DATA RECORDS below:
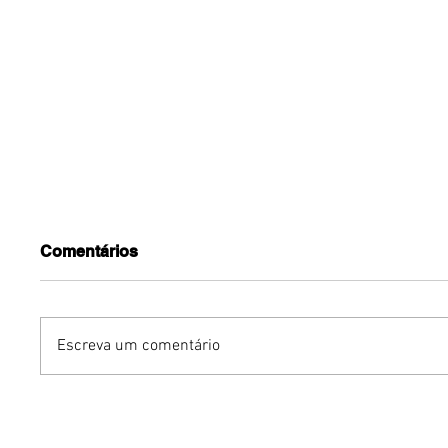
Comentários
Escreva um comentário
YOUNITE grava versão
Avon rei
própria de "Acorda
de body
Pedrinho" em single
Vibe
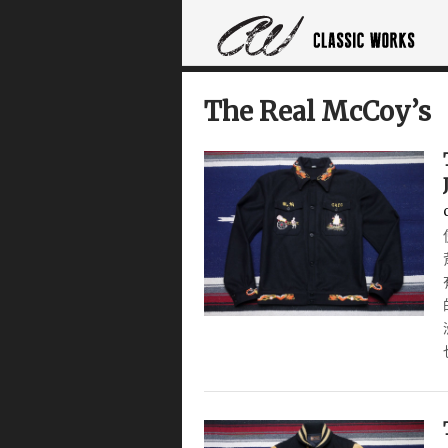
The Real McCoy’s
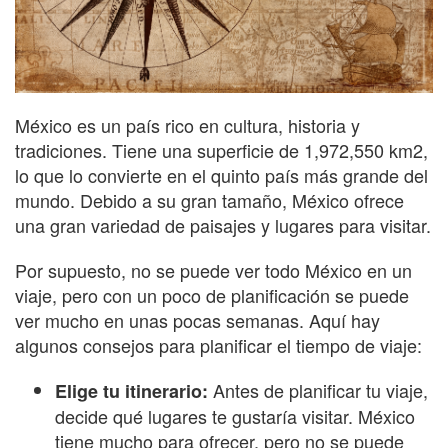
México es un país rico en cultura, historia y
tradiciones. Tiene una superficie de 1,972,550 km2,
lo que lo convierte en el quinto país más grande del
mundo. Debido a su gran tamaño, México ofrece
una gran variedad de paisajes y lugares para visitar.
Por supuesto, no se puede ver todo México en un
viaje, pero con un poco de planificación se puede
ver mucho en unas pocas semanas. Aquí hay
algunos consejos para planificar el tiempo de viaje:
Antes de planificar tu viaje,
Elige tu itinerario:
decide qué lugares te gustaría visitar. México
tiene mucho para ofrecer, pero no se puede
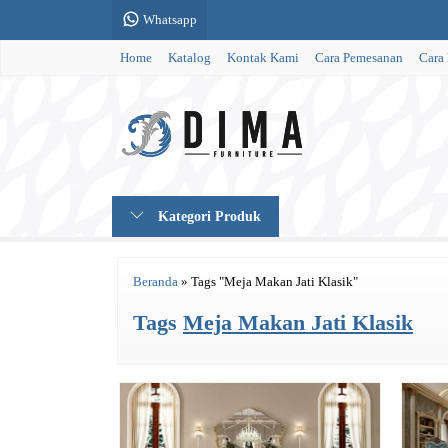
Whatsapp
Home
Katalog
Kontak Kami
Cara Pemesanan
Cara
Kategori Produk
Beranda
»
Tags "Meja Makan Jati Klasik"
Tags
Meja Makan Jati Klasik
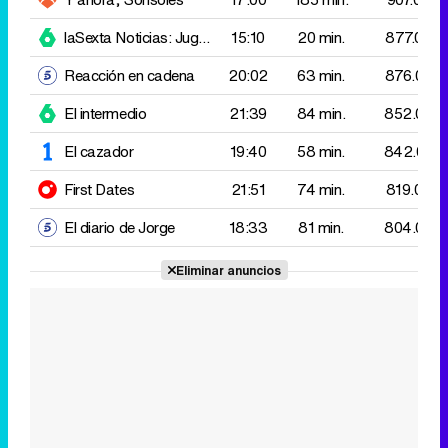
El cazador
19:40
58 min.
842.000
First Dates
21:51
74 min.
819.000
El diario de Jorge
18:33
81 min.
804.000
Eliminar anuncios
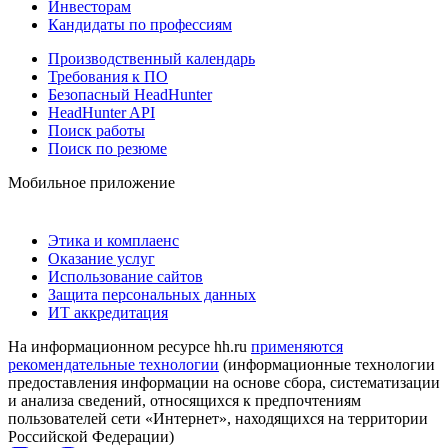
Инвесторам
Кандидаты по профессиям
Производственный календарь
Требования к ПО
Безопасный HeadHunter
HeadHunter API
Поиск работы
Поиск по резюме
Мобильное приложение
Этика и комплаенс
Оказание услуг
Использование сайтов
Защита персональных данных
ИТ аккредитация
На информационном ресурсе hh.ru
применяются
рекомендательные технологии
(информационные технологии
предоставления информации на основе сбора, систематизации
и анализа сведений, относящихся к предпочтениям
пользователей сети «Интернет», находящихся на территории
Российской Федерации)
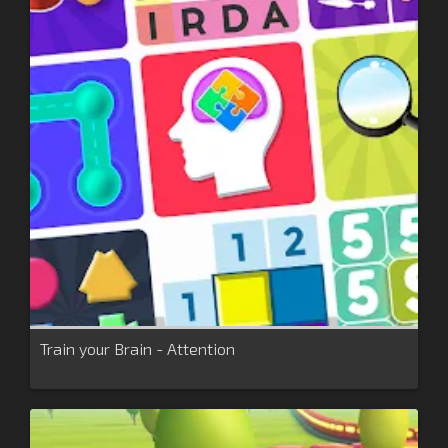
Train your Brain - Attention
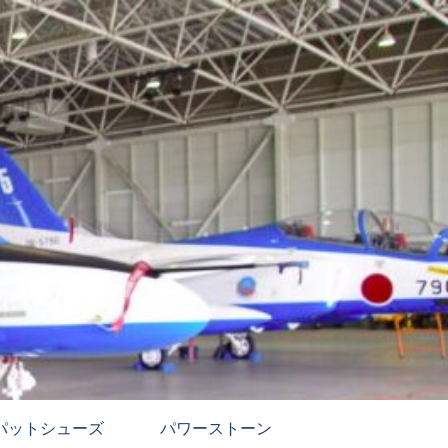
パットシューズ
パワーストーン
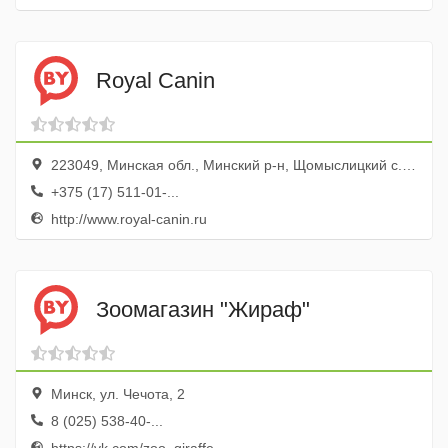
Royal Canin
223049, Минская обл., Минский р-н, Щомыслицкий с., 28/1, ТЛЦ Щомыслица
+375 (17) 511-01-...
http://www.royal-canin.ru
Зоомагазин "Жираф"
Минск, ул. Чечота, 2
8 (025) 538-40-...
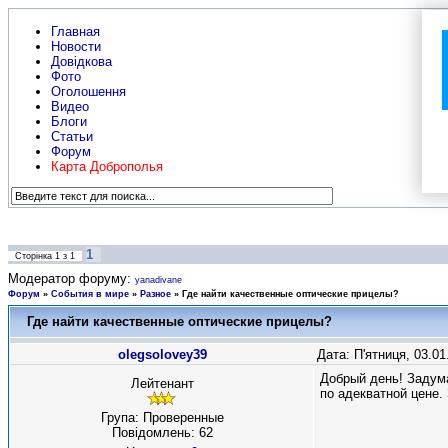
Главная
Новости
Довідкова
Фото
Оголошення
Видео
Блоги
Статьи
Форум
Карта Доброполья
1
Сторінка
1
з
1
Модератор форуму:
yanadivane
Форум
»
События в мире
»
Разное
»
Где найти качественные оптические прицелы?
Где найти качественные оптические прицелы?
olegsolovey39
Дата: П'ятниця, 03.0
Добрый день! Задума
Лейтенант
по адекватной цене.
Група: Проверенные
Повідомлень:
62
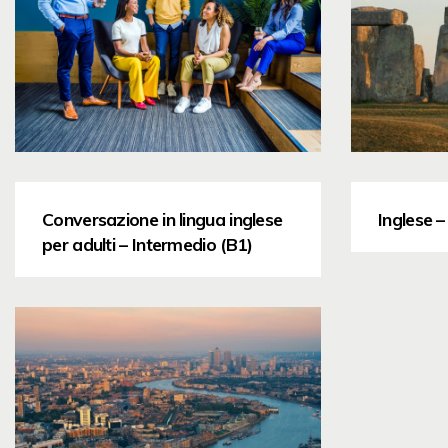
Conversazione in lingua inglese
Inglese 
per adulti – Intermedio (B1)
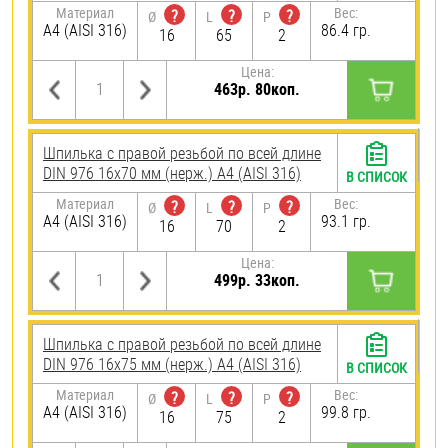
Материал
Вес:
?
?
?
Ø
L
P
A4 (AISI 316)
86.4 гр.
16
65
2
Цена:
463р. 80коп.
Шпилька с правой резьбой по всей длине
DIN 976 16х70 мм (нерж.) A4 (AISI 316)
В СПИСОК
Материал
Вес:
?
?
?
Ø
L
P
A4 (AISI 316)
93.1 гр.
16
70
2
Цена:
499р. 33коп.
Шпилька с правой резьбой по всей длине
DIN 976 16х75 мм (нерж.) A4 (AISI 316)
В СПИСОК
Материал
Вес:
?
?
?
Ø
L
P
A4 (AISI 316)
99.8 гр.
16
75
2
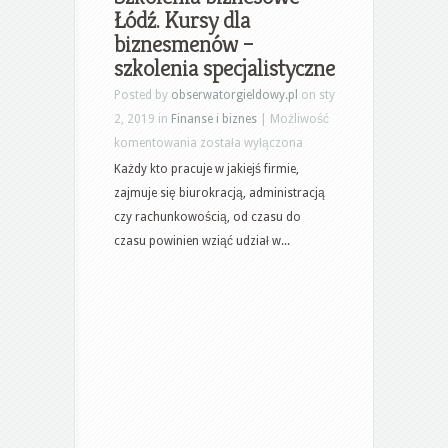
dla
Łódź. Kursy dla
sekretarek
biznesmenów –
szkolenia specjalistyczne
Posted by
obserwatorgieldowy.pl
on sty
2, 2019 in
Finanse i biznes
|
Możliwość
Szkolenia
komentowania
została wyłączona
biznesowe
Każdy kto pracuje w jakiejś firmie,
Łódź.
zajmuje się biurokracją, administracją
Kursy
czy rachunkowością, od czasu do
dla
czasu powinien wziąć udział w...
biznesmenów
–
szkolenia
specjalistyczne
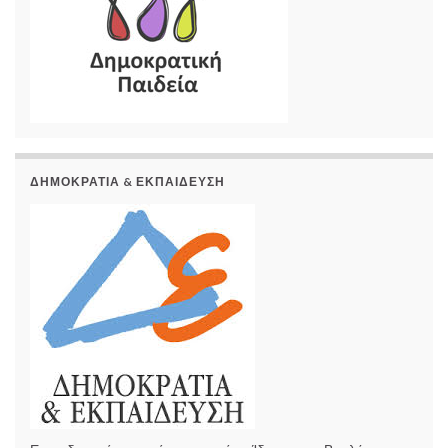
ΔΗΜΟΚΡΑΤΊΑ & ΕΚΠΑΊΔΕΥΣΗ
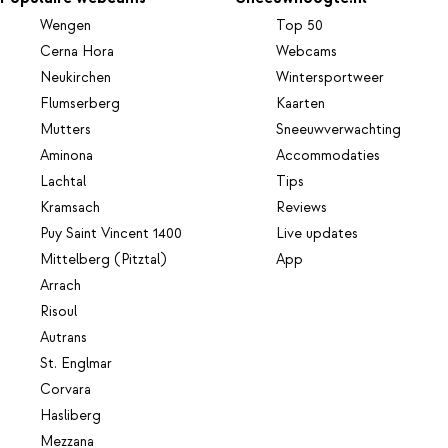
Wengen
Top 50
Cerna Hora
Webcams
Neukirchen
Wintersportweer
Flumserberg
Kaarten
Mutters
Sneeuwverwachting
Aminona
Accommodaties
Lachtal
Tips
Kramsach
Reviews
Puy Saint Vincent 1400
Live updates
Mittelberg (Pitztal)
App
Arrach
Risoul
Autrans
St. Englmar
Corvara
Hasliberg
Mezzana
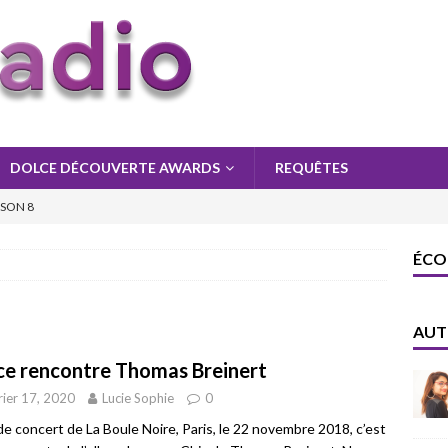
DOLCE DÉCOUVERTE AWARDS
REQUÊTES
ISON 8
ISON 8
ÉCO
ON 8
AUT
ce rencontre Thomas Breinert
rier 17, 2020
Lucie Sophie
0
 de concert de La Boule Noire, Paris, le 22 novembre 2018, c’est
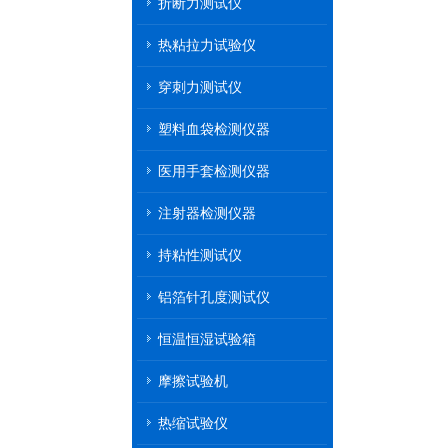
折断力测试仪
热粘拉力试验仪
穿刺力测试仪
塑料血袋检测仪器
医用手套检测仪器
注射器检测仪器
持粘性测试仪
铝箔针孔度测试仪
恒温恒湿试验箱
摩擦试验机
热缩试验仪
End of DATA RECORDS.
Could you repeat every record exactly as written, with the pictures left out?

### EXPECTED OUTPUT:
Comentários
Escreva um comentário
YOUNITE grava versão
Avon rei
própria de "Acorda
de body
Pedrinho" em single
Vibe
The Real McCoy’s
México es un país rico en cultura, historia y
tradiciones. Tiene una superficie de 1,972,550 km2,
lo que lo convierte en el quinto país más grande del
mundo. Debido a su gran tamaño, México ofrece
una gran variedad de paisajes y lugares para visitar.
Por supuesto, no se puede ver todo México en un
viaje, pero con un poco de planificación se puede
ver mucho en unas pocas semanas. Aquí hay
algunos consejos para planificar el tiempo de viaje:
Antes de planificar tu viaje,
Elige tu itinerario:
decide qué lugares te gustaría visitar. México
tiene mucho para ofrecer, pero no se puede
Whatsapp
Home
Katalog
Kontak Kami
Cara Pemesanan
Cara
Kategori Produk
Beranda
»
Tags "Meja Makan Jati Klasik"
Tags
Meja Makan Jati Klasik
El cazador
19:40
58 min.
842.000
First Dates
21:51
74 min.
819.000
El diario de Jorge
18:33
81 min.
804.000
Eliminar anuncios
Инвесторам
Кандидаты по профессиям
Производственный календарь
Требования к ПО
Безопасный HeadHunter
HeadHunter API
Поиск работы
Поиск по резюме
Мобильное приложение
Этика и комплаенс
Оказание услуг
Использование сайтов
Защита персональных данных
ИТ аккредитация
На информационном ресурсе hh.ru
применяются
рекомендательные технологии
(информационные технологии
предоставления информации на основе сбора, систематизации
и анализа сведений, относящихся к предпочтениям
пользователей сети «Интернет», находящихся на территории
Российской Федерации)
Train your Brain - Attention
パットシューズ
パワーストーン
Royal Canin
223049, Минская обл., Минский р-н, Щомыслицкий с., 28/1, ТЛЦ Щомыслица
+375 (17) 511-01-...
http://www.royal-canin.ru
Зоомагазин "Жираф"
Минск, ул. Чечота, 2
8 (025) 538-40-...
Главная
Новости
Довідкова
Фото
Оголошення
Видео
Блоги
Статьи
Форум
Карта Доброполья
1
Сторінка
1
з
1
Модератор форуму:
yanadivane
Форум
»
События в мире
»
Разное
»
Где найти качественные оптические прицелы?
Где найти качественные оптические прицелы?
olegsolovey39
Дата: П'ятниця, 03.0
Добрый день! Задума
Лейтенант
по адекватной цене.
Група: Проверенные
Повідомлень:
62
Conversazione in lingua inglese
Inglese 
per adulti – Intermedio (B1)
Материал
Вес:
?
?
?
Ø
L
P
A4 (AISI 316)
86.4 гр.
16
65
2
Цена:
463р. 80коп.
Шпилька с правой резьбой по всей длине
DIN 976 16х70 мм (нерж.) A4 (AISI 316)
В СПИСОК
Материал
Вес:
?
?
?
Ø
L
P
A4 (AISI 316)
93.1 гр.
16
70
2
Цена:
499р. 33коп.
Шпилька с правой резьбой по всей длине
DIN 976 16х75 мм (нерж.) A4 (AISI 316)
В СПИСОК
Материал
Вес:
?
?
?
Ø
L
P
A4 (AISI 316)
99.8 гр.
16
75
2
dla
Łódź. Kursy dla
sekretarek
biznesmenów –
szkolenia specjalistyczne
Posted by
obserwatorgieldowy.pl
on sty
2, 2019 in
Finanse i biznes
|
Możliwość
Szkolenia
komentowania
została wyłączona
biznesowe
Każdy kto pracuje w jakiejś firmie,
Łódź.
zajmuje się biurokracją, administracją
Kursy
czy rachunkowością, od czasu do
dla
czasu powinien wziąć udział w...
biznesmenów
–
szkolenia
specjalistyczne
ΔΗΜΟΚΡΑΤΊΑ & ΕΚΠΑΊΔΕΥΣΗ
Wengen
Top 50
Cerna Hora
Webcams
Neukirchen
Wintersportweer
Flumserberg
Kaarten
Mutters
Sneeuwverwachting
Aminona
Accommodaties
Lachtal
Tips
Kramsach
Reviews
Puy Saint Vincent 1400
Live updates
Mittelberg (Pitztal)
App
Arrach
Risoul
Autrans
St. Englmar
Corvara
Hasliberg
Mezzana
DOLCE DÉCOUVERTE AWARDS
REQUÊTES
ISON 8
ISON 8
ÉCO
ON 8
AUT
ce rencontre Thomas Breinert
rier 17, 2020
Lucie Sophie
0
 de concert de La Boule Noire, Paris, le 22 novembre 2018, c’est
折断力测试仪
热粘拉力试验仪
穿刺力测试仪
塑料血袋检测仪器
医用手套检测仪器
注射器检测仪器
持粘性测试仪
铝箔针孔度测试仪
恒温恒湿试验箱
摩擦试验机
热缩试验仪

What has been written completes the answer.